> YOUR TASK:
Write every line of the material again exactly, with no pictures in the copy.

··· MATERIAL PROVIDED

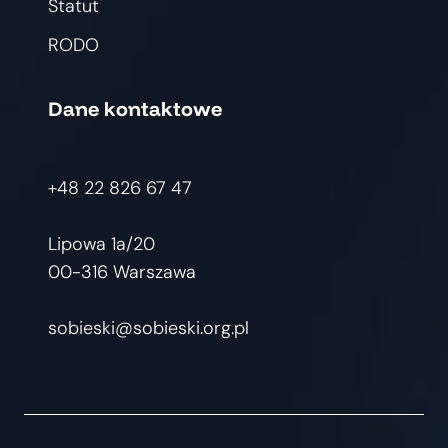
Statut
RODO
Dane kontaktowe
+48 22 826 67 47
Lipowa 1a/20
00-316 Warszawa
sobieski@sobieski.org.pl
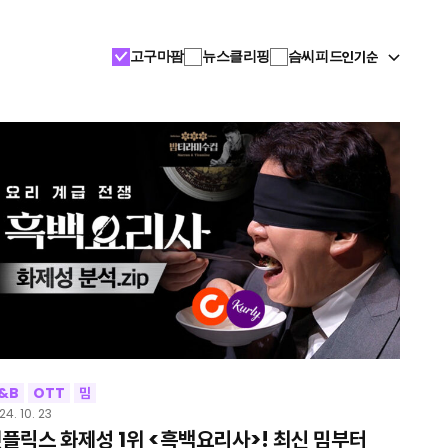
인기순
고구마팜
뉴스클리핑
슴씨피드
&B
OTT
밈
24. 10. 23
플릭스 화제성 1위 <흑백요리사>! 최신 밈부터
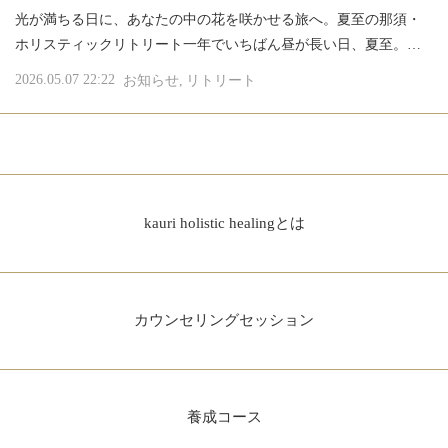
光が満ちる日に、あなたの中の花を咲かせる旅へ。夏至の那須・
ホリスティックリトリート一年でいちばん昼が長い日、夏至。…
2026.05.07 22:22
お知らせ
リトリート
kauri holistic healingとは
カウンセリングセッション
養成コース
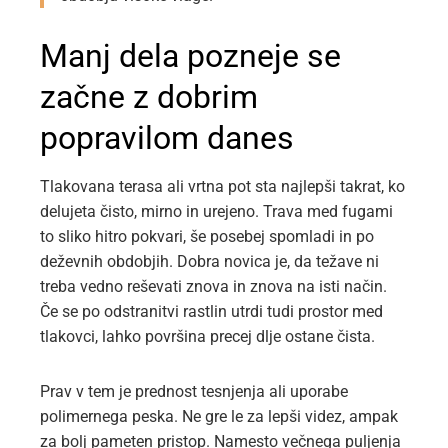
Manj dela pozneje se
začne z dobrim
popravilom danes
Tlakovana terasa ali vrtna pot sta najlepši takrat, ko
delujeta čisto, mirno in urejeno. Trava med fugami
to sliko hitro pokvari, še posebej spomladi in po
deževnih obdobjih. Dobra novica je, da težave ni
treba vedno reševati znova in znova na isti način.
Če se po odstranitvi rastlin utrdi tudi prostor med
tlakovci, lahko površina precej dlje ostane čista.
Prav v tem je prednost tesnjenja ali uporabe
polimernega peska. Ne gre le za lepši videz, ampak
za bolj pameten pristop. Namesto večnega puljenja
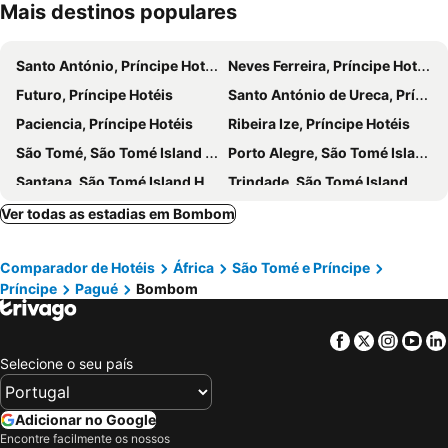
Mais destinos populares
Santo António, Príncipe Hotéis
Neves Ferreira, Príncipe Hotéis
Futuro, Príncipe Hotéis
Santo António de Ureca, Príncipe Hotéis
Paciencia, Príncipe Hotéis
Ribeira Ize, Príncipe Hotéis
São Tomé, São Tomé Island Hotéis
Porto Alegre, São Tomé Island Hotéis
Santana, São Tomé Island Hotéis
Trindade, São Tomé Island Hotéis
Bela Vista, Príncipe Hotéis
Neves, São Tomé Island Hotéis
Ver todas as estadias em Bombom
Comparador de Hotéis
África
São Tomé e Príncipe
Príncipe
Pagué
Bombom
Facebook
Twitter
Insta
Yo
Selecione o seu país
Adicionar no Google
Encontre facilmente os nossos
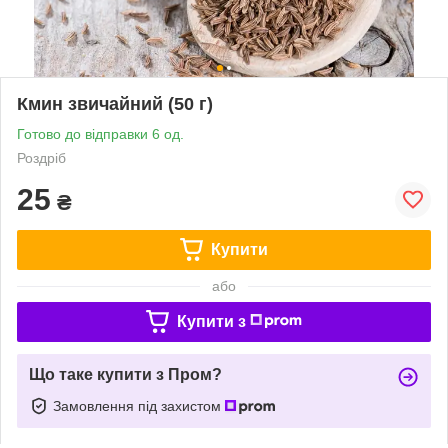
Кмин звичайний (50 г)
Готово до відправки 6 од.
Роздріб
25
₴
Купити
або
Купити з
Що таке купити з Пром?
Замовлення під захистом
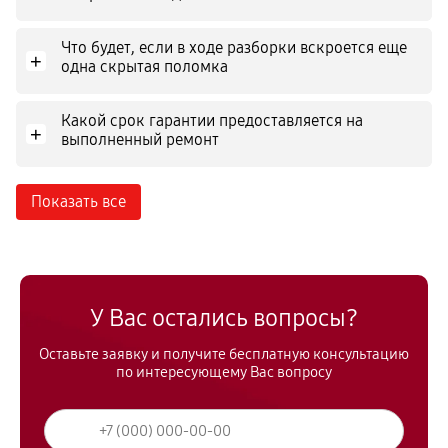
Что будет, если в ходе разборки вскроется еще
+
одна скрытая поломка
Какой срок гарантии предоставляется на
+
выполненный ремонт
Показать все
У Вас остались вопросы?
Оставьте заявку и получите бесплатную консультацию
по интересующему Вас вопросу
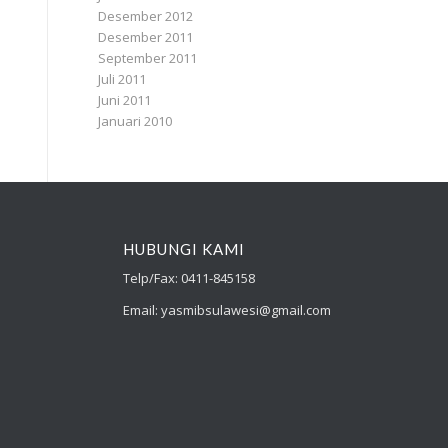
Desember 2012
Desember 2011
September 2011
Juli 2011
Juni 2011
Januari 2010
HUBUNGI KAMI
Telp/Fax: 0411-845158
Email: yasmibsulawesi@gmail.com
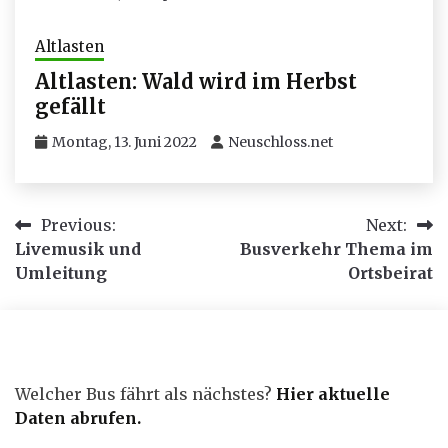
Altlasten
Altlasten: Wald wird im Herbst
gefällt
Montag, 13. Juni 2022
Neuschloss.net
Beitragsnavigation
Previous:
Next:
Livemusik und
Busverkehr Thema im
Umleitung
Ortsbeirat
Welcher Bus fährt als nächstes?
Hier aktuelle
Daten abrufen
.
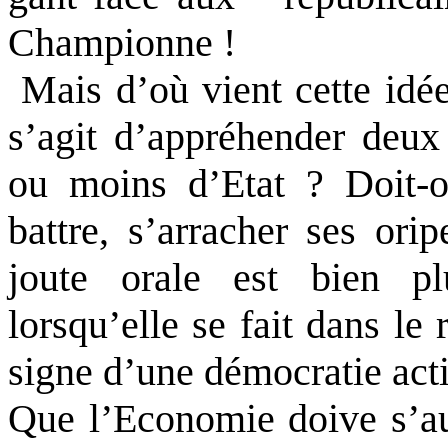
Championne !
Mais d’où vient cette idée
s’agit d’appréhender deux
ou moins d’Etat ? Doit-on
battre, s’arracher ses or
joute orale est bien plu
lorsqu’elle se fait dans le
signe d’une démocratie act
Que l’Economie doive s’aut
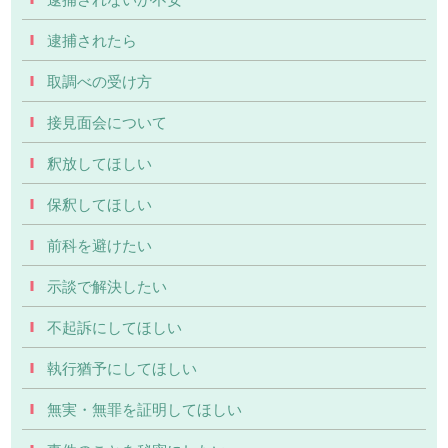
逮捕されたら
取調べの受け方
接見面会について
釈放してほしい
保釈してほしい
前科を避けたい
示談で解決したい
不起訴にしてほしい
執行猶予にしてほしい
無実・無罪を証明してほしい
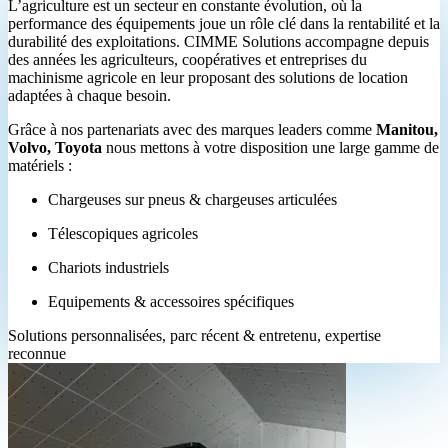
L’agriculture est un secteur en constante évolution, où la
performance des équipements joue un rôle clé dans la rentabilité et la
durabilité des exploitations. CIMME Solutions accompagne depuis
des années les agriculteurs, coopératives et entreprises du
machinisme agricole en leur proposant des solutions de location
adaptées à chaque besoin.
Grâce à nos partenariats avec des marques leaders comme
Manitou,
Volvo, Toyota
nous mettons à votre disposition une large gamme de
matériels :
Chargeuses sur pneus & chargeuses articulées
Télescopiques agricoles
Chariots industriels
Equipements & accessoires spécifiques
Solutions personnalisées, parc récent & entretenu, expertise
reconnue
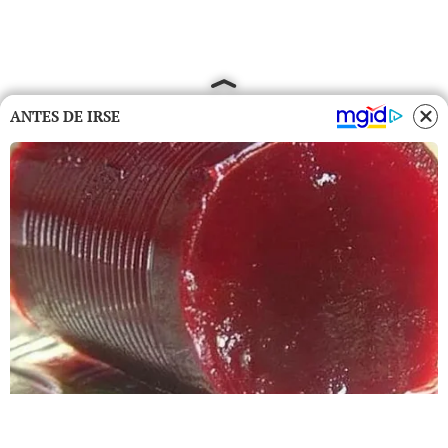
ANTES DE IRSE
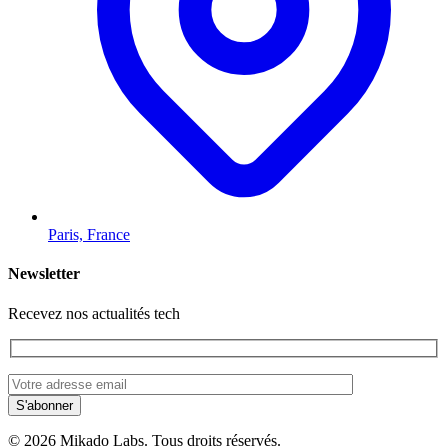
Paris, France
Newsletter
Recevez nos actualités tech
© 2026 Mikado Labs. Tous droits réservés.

······

> YOUR RESPONSE:
Statut
RODO
Dane kontaktowe
+48 22 826 67 47
Lipowa 1a/20
00-316 Warszawa
sobieski@sobieski.org.pl
인기순
고구마팜
뉴스클리핑
슴씨피드
&B
OTT
밈
24. 10. 23
플릭스 화제성 1위 <흑백요리사>! 최신 밈부터
光が満ちる日に、あなたの中の花を咲かせる旅へ。夏至の那須・
ホリスティックリトリート一年でいちばん昼が長い日、夏至。…
2026.05.07 22:22
お知らせ
リトリート
kauri holistic healingとは
カウンセリングセッション
養成コース
Manj dela pozneje se
začne z dobrim
popravilom danes
Tlakovana terasa ali vrtna pot sta najlepši takrat, ko
delujeta čisto, mirno in urejeno. Trava med fugami
to sliko hitro pokvari, še posebej spomladi in po
deževnih obdobjih. Dobra novica je, da težave ni
treba vedno reševati znova in znova na isti način.
Če se po odstranitvi rastlin utrdi tudi prostor med
tlakovci, lahko površina precej dlje ostane čista.
Prav v tem je prednost tesnjenja ali uporabe
polimernega peska. Ne gre le za lepši videz, ampak
za bolj pameten pristop. Namesto večnega puljenja
Mais destinos populares
Santo António, Príncipe Hotéis
Neves Ferreira, Príncipe Hotéis
Futuro, Príncipe Hotéis
Santo António de Ureca, Príncipe Hotéis
Paciencia, Príncipe Hotéis
Ribeira Ize, Príncipe Hotéis
São Tomé, São Tomé Island Hotéis
Porto Alegre, São Tomé Island Hotéis
Santana, São Tomé Island Hotéis
Trindade, São Tomé Island Hotéis
Bela Vista, Príncipe Hotéis
Neves, São Tomé Island Hotéis
Ver todas as estadias em Bombom
Comparador de Hotéis
África
São Tomé e Príncipe
Príncipe
Pagué
Bombom
Facebook
Twitter
Insta
Yo
Selecione o seu país
Adicionar no Google
Encontre facilmente os nossos
Кмин звичайний (50 г)
Готово до відправки 6 од.
Роздріб
25
₴
Купити
або
Купити з
Що таке купити з Пром?
Замовлення під захистом
Что будет, если в ходе разборки вскроется еще
+
одна скрытая поломка
Какой срок гарантии предоставляется на
+
выполненный ремонт
Показать все
У Вас остались вопросы?
Оставьте заявку и получите бесплатную консультацию
по интересующему Вас вопросу
Desember 2012
Desember 2011
September 2011
Juli 2011
Juni 2011
Januari 2010
HUBUNGI KAMI
Telp/Fax: 0411-845158
Email: yasmibsulawesi@gmail.com
Altlasten
Altlasten: Wald wird im Herbst
gefällt
Montag, 13. Juni 2022
Neuschloss.net
Beitragsnavigation
Previous:
Next:
Livemusik und
Busverkehr Thema im
Umleitung
Ortsbeirat
Welcher Bus fährt als nächstes?
Hier aktuelle
Daten abrufen
.
Championne !
Mais d’où vient cette idée
s’agit d’appréhender deux
ou moins d’Etat ? Doit-on
battre, s’arracher ses or
joute orale est bien plu
lorsqu’elle se fait dans le
signe d’une démocratie act
Que l’Economie doive s’aut
逮捕されたら
取調べの受け方
接見面会について
釈放してほしい
保釈してほしい
前科を避けたい
示談で解決したい
不起訴にしてほしい
執行猶予にしてほしい
無実・無罪を証明してほしい
L’agriculture est un secteur en constante évolution, où la
performance des équipements joue un rôle clé dans la rentabilité et la
durabilité des exploitations. CIMME Solutions accompagne depuis
des années les agriculteurs, coopératives et entreprises du
machinisme agricole en leur proposant des solutions de location
adaptées à chaque besoin.
Grâce à nos partenariats avec des marques leaders comme
Manitou,
Volvo, Toyota
nous mettons à votre disposition une large gamme de
matériels :
Chargeuses sur pneus & chargeuses articulées
Télescopiques agricoles
Chariots industriels
Equipements & accessoires spécifiques
Solutions personnalisées, parc récent & entretenu, expertise
reconnue
ANTES DE IRSE
Paris, France
Newsletter
Recevez nos actualités tech
© 2026 Mikado Labs. Tous droits réservés.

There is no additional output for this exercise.